- _WHAT TO WORK ON_: Retype each record below word for word, pictures excluded.

[DATA SUPPLIED Boundary: Start]

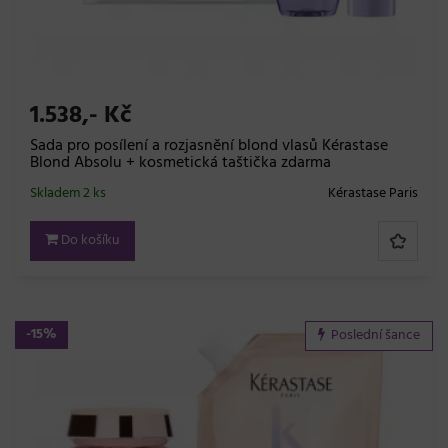
1.538,- Kč
Sada pro posílení a rozjasnění blond vlasů Kérastase
Blond Absolu + kosmetická taštička zdarma
Skladem 2 ks
Kérastase Paris
Do košíku
-15%
Poslední šance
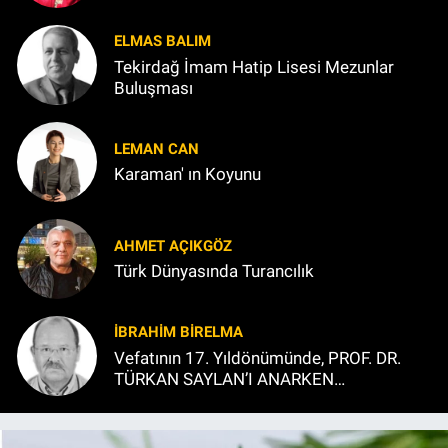
ELMAS BALIM
Tekirdağ İmam Hatip Lisesi Mezunlar
Buluşması
LEMAN CAN
Karaman' ın Koyunu
AHMET AÇIKGÖZ
Türk Dünyasında Turancılık
İBRAHIM BİRELMA
Vefatının 17. Yıldönümünde, PROF. DR.
TÜRKAN SAYLAN’I ANARKEN…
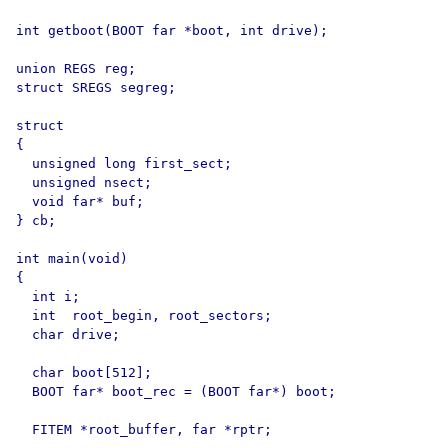
int getboot(BOOT far *boot, int drive);

union REGS reg;

struct SREGS segreg;

struct

{

  unsigned long first_sect;

  unsigned nsect;

  void far* buf;

} cb;

int main(void)

{

  int i;

  int  root_begin, root_sectors;

  char drive;

  char boot[512];

  BOOT far* boot_rec = (BOOT far*) boot;

  FITEM *root_buffer, far *rptr;
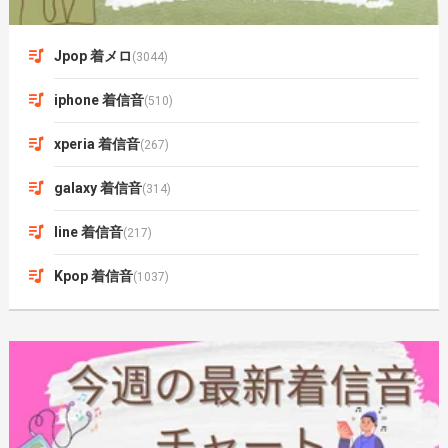
Jpop 着メロ
(3044)
iphone 着信音
(510)
xperia 着信音
(267)
galaxy 着信音
(314)
line 着信音
(217)
Kpop 着信音
(1037)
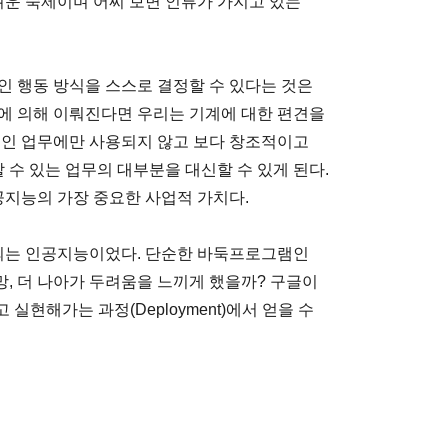
려운 숙제이며 어찌 보면 인류가 가지고 있는
인 행동 방식을 스스로 결정할 수 있다는 것은
에 의해 이뤄진다면 우리는 기계에 대한 편견을
적인 업무에만 사용되지 않고 보다 창조적이고
 수 있는 업무의 대부분을 대신할 수 있게 된다.
공지능의 가장 중요한 사업적 가치다.
대변되는 인공지능이었다. 단순한 바둑프로그램인
, 더 나아가 두려움을 느끼게 했을까? 구글이
고 실현해가는 과정(Deployment)에서 얻을 수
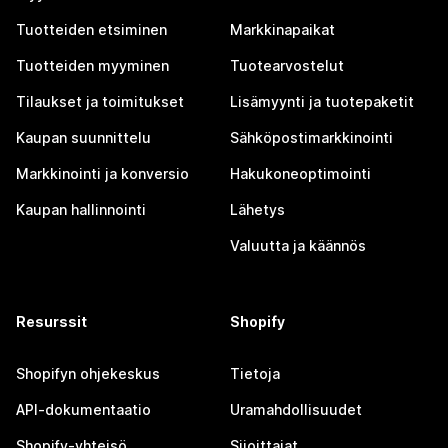
Tuotteiden etsiminen
Markkinapaikat
Tuotteiden myyminen
Tuotearvostelut
Tilaukset ja toimitukset
Lisämyynti ja tuotepaketit
Kaupan suunnittelu
Sähköpostimarkkinointi
Markkinointi ja konversio
Hakukoneoptimointi
Kaupan hallinnointi
Lähetys
Valuutta ja käännös
Resurssit
Shopify
Shopifyn ohjekeskus
Tietoja
API-dokumentaatio
Uramahdollisuudet
Shopify-yhteisö
Sijoittajat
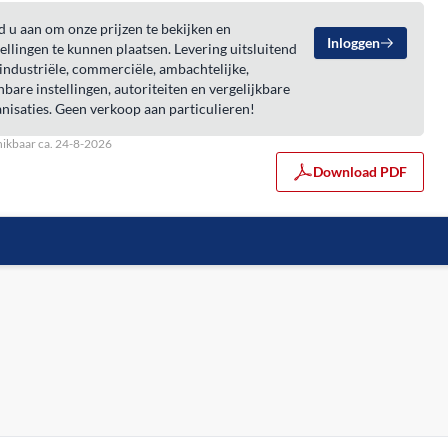
 u aan om onze prijzen te bekijken en
Inloggen
ellingen te kunnen plaatsen. Levering uitsluitend
industriële, commerciële, ambachtelijke,
bare instellingen, autoriteiten en vergelijkbare
nisaties. Geen verkoop aan particulieren!
ikbaar ca. 24-8-2026
Download PDF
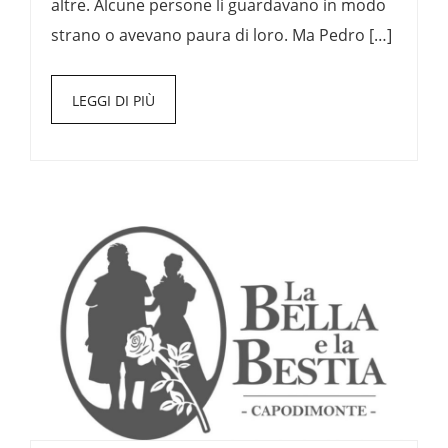
altre. Alcune persone li guardavano in modo
strano o avevano paura di loro. Ma Pedro […]
LEGGI DI PIÙ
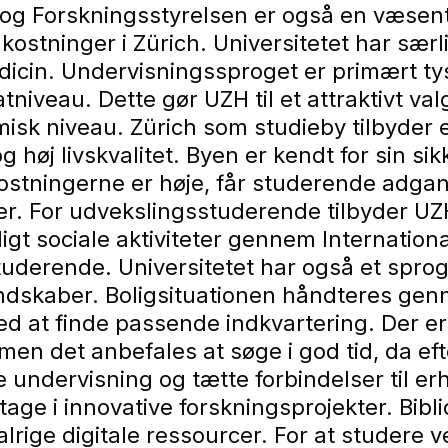
og Forskningsstyrelsen er også en væsent
kostninger i Zürich. Universitetet har sær
edicin. Undervisningssproget er primært 
niveau. Dette gør UZH til et attraktivt val
sk niveau. Zürich som studieby tilbyder 
og høj livskvalitet. Byen er kendt for sin 
ostningerne er høje, får studerende adgan
viteter. For udvekslingsstuderende tilbyde
t sociale aktiviteter gennem International
tuderende. Universitetet har også et spro
ndskaber. Boligsituationen håndteres gen
d at finde passende indkvartering. Der er 
, men det anbefales at søge i god tid, da e
undervisning og tætte forbindelser til erh
eltage i innovative forskningsprojekter. B
 talrige digitale ressourcer. For at stude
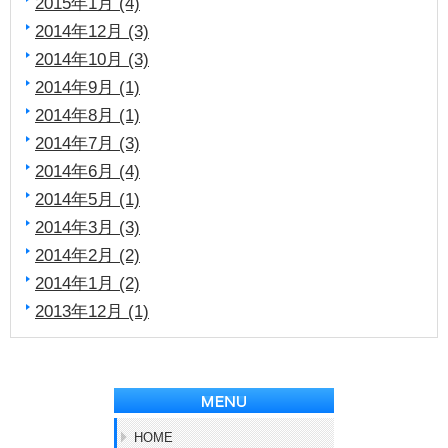
2015年1月 (4)
2014年12月 (3)
2014年10月 (3)
2014年9月 (1)
2014年8月 (1)
2014年7月 (3)
2014年6月 (4)
2014年5月 (1)
2014年3月 (3)
2014年2月 (2)
2014年1月 (2)
2013年12月 (1)
HOME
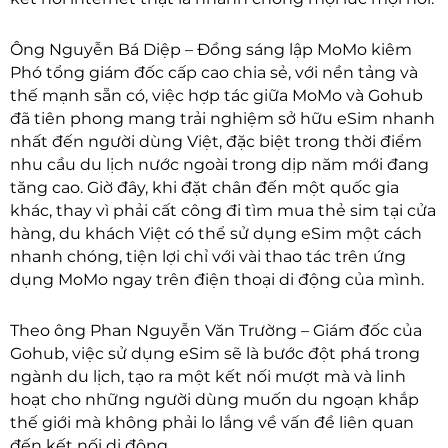
Ông Nguyễn Bá Diệp – Đồng sáng lập MoMo kiêm
Phó tổng giám đốc cấp cao chia sẻ, với nền tảng và
thế mạnh sẵn có, việc hợp tác giữa MoMo và Gohub
đã tiên phong mang trải nghiệm sở hữu eSim nhanh
nhất đến người dùng Việt, đặc biệt trong thời điểm
nhu cầu du lịch nước ngoài trong dịp năm mới đang
tăng cao. Giờ đây, khi đặt chân đến một quốc gia
khác, thay vì phải cất công đi tìm mua thẻ sim tại cửa
hàng, du khách Việt có thể sử dụng eSim một cách
nhanh chóng, tiện lợi chỉ với vài thao tác trên ứng
dụng MoMo ngay trên điện thoại di động của mình.
Theo ông Phan Nguyễn Văn Trường – Giám đốc của
Gohub, việc sử dụng eSim sẽ là bước đột phá trong
ngành du lịch, tạo ra một kết nối mượt mà và linh
hoạt cho những người dùng muốn du ngoạn khắp
thế giới mà không phải lo lắng về vấn đề liên quan
đến kết nối di động.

[DATA SUPPLIED Boundary: End]

- _TASK RESULT_:
1.538,- Kč
Sada pro posílení a rozjasnění blond vlasů Kérastase
Blond Absolu + kosmetická taštička zdarma
Skladem 2 ks
Kérastase Paris
Do košíku
-15%
Poslední šance
ELMAS BALIM
Tekirdağ İmam Hatip Lisesi Mezunlar
Buluşması
LEMAN CAN
Karaman' ın Koyunu
AHMET AÇIKGÖZ
Türk Dünyasında Turancılık
İBRAHIM BİRELMA
Vefatının 17. Yıldönümünde, PROF. DR.
TÜRKAN SAYLAN’I ANARKEN…
int getboot(BOOT far *boot, int drive);

union REGS reg;

struct SREGS segreg;

struct

{

  unsigned long first_sect;

  unsigned nsect;

  void far* buf;

} cb;

int main(void)

{

  int i;

  int  root_begin, root_sectors;

  char drive;

  char boot[512];

  BOOT far* boot_rec = (BOOT far*) boot;

  FITEM *root_buffer, far *rptr;
Jpop 着メロ
(3044)
iphone 着信音
(510)
xperia 着信音
(267)
galaxy 着信音
(314)
line 着信音
(217)
Kpop 着信音
(1037)
려운 숙제이며 어찌 보면 인류가 가지고 있는
인 행동 방식을 스스로 결정할 수 있다는 것은
에 의해 이뤄진다면 우리는 기계에 대한 편견을
적인 업무에만 사용되지 않고 보다 창조적이고
 수 있는 업무의 대부분을 대신할 수 있게 된다.
공지능의 가장 중요한 사업적 가치다.
대변되는 인공지능이었다. 단순한 바둑프로그램인
, 더 나아가 두려움을 느끼게 했을까? 구글이
고 실현해가는 과정(Deployment)에서 얻을 수
Tuotteiden etsiminen
Markkinapaikat
Tuotteiden myyminen
Tuotearvostelut
Tilaukset ja toimitukset
Lisämyynti ja tuotepaketit
Kaupan suunnittelu
Sähköpostimarkkinointi
Markkinointi ja konversio
Hakukoneoptimointi
Kaupan hallinnointi
Lähetys
Valuutta ja käännös
Resurssit
Shopify
Shopifyn ohjekeskus
Tietoja
API-dokumentaatio
Uramahdollisuudet
Shopify-yhteisö
Sijoittajat
 u aan om onze prijzen te bekijken en
Inloggen
ellingen te kunnen plaatsen. Levering uitsluitend
industriële, commerciële, ambachtelijke,
bare instellingen, autoriteiten en vergelijkbare
nisaties. Geen verkoop aan particulieren!
ikbaar ca. 24-8-2026
Download PDF
altre. Alcune persone li guardavano in modo
strano o avevano paura di loro. Ma Pedro […]
LEGGI DI PIÙ
og Forskningsstyrelsen er også en væsent
kostninger i Zürich. Universitetet har sær
edicin. Undervisningssproget er primært 
niveau. Dette gør UZH til et attraktivt val
sk niveau. Zürich som studieby tilbyder 
og høj livskvalitet. Byen er kendt for sin 
ostningerne er høje, får studerende adgan
viteter. For udvekslingsstuderende tilbyde
t sociale aktiviteter gennem International
tuderende. Universitetet har også et spro
ndskaber. Boligsituationen håndteres gen
d at finde passende indkvartering. Der er 
, men det anbefales at søge i god tid, da e
undervisning og tætte forbindelser til erh
eltage i innovative forskningsprojekter. B
 talrige digitale ressourcer. For at stude
2015年1月 (4)
2014年12月 (3)
2014年10月 (3)
2014年9月 (1)
2014年8月 (1)
2014年7月 (3)
2014年6月 (4)
2014年5月 (1)
2014年3月 (3)
2014年2月 (2)
2014年1月 (2)
2013年12月 (1)
HOME
Ông Nguyễn Bá Diệp – Đồng sáng lập MoMo kiêm
Phó tổng giám đốc cấp cao chia sẻ, với nền tảng và
thế mạnh sẵn có, việc hợp tác giữa MoMo và Gohub
đã tiên phong mang trải nghiệm sở hữu eSim nhanh
nhất đến người dùng Việt, đặc biệt trong thời điểm
nhu cầu du lịch nước ngoài trong dịp năm mới đang
tăng cao. Giờ đây, khi đặt chân đến một quốc gia
khác, thay vì phải cất công đi tìm mua thẻ sim tại cửa
hàng, du khách Việt có thể sử dụng eSim một cách
nhanh chóng, tiện lợi chỉ với vài thao tác trên ứng
dụng MoMo ngay trên điện thoại di động của mình.
Theo ông Phan Nguyễn Văn Trường – Giám đốc của
Gohub, việc sử dụng eSim sẽ là bước đột phá trong
ngành du lịch, tạo ra một kết nối mượt mà và linh
hoạt cho những người dùng muốn du ngoạn khắp
thế giới mà không phải lo lắng về vấn đề liên quan
đến kết nối di động.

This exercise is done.